Change prometheus config from additional scrape config to probe

[dbason]

Is your feature request related to a problem? Please describe.
Our infrastructure is handled with GitOps and as such our Prometheus object is statically defined. Modifying a global object breaks this pattern.

Describe the solution you'd like
Rather than using additional scrape configs would a Probe be an option? This should handle the single endpoint nature of cluster metrics. It might also be nice to include a ServiceMonitor for scraping node metrics

Describe alternatives you've considered
We have considered bootstrapping the minio additional scrape config however this would be an anti pattern as the secret and naming is minio specific for a global object

Additional context
Add any other context or screenshots about the feature request here.

[dbason]

We have manually created a probe to confirm this works:

spec:
  authorization:
    credentials:
      key: token
      name: token-secret
    type: Bearer
  jobName: minio-tenant-test-job
  prober:
    path: /minio/v2/metrics/cluster
    scheme: https
    url: minio.test.svc.cluster.local
  targets:
    staticConfig:
      static:
      - minio.test.svc.cluster.local
  tlsConfig:
    ca:
      configMap:
        key: ca.crt
        name: kube-root-ca.crt

If this is something that people agree is a good idea I could look at creating a PR for this. It would need the ability to add arbitrary labels to the probe incase there is a probeSelector on the prometheus

[wagnst]

+1 minio tries to modify stuff in my prometheus namespace which is obviously not exclusive for minio.
See also here: https://github.com/minio/operator/blob/v6.0.4/pkg/controller/prometheus.go#L131
I've created additional scrape config for something else, now minio operator is erroring...

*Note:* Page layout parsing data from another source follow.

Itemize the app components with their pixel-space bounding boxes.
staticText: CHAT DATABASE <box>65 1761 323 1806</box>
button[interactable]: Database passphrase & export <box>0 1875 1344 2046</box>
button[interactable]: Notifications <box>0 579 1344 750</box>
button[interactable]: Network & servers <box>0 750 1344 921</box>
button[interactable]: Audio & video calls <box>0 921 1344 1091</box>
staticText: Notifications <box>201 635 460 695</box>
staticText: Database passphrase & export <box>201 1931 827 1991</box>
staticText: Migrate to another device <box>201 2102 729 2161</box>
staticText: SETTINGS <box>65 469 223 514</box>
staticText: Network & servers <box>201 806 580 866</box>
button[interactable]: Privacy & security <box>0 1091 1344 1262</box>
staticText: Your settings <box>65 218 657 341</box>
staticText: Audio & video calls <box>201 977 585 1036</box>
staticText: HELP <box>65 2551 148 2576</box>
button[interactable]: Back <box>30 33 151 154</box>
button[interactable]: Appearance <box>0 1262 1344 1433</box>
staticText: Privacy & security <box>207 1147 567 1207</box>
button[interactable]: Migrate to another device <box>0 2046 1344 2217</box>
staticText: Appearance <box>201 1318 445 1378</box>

main-controller.go:1592] error syncing 'minio/xxx: kube-prometheus-prometheus-scrape-confg is alreay set as additional scrape config in prometheus

[pschichtel]

@dbason I wonder if this could also just be part of the tenant helm chart. is there a reason for the operator to manage this object?

[pschichtel]

ah ok I forget about the token, which the operator injects into the scrape config. The token is apparently generated once (and updated when credentials change) with a validity of a hundred years using the root username as the subject and the root password as the secret for the HS512 algorithm, so that can easily be generated manually by running jwt encode -i prometheus --exp="$(($(date +%s) + (100*365*24*60*60)))" -s <username> -A HS512 -S <password> from here.

I think solving this issue would probably also resolve #1955 or at least make it simpler to fix.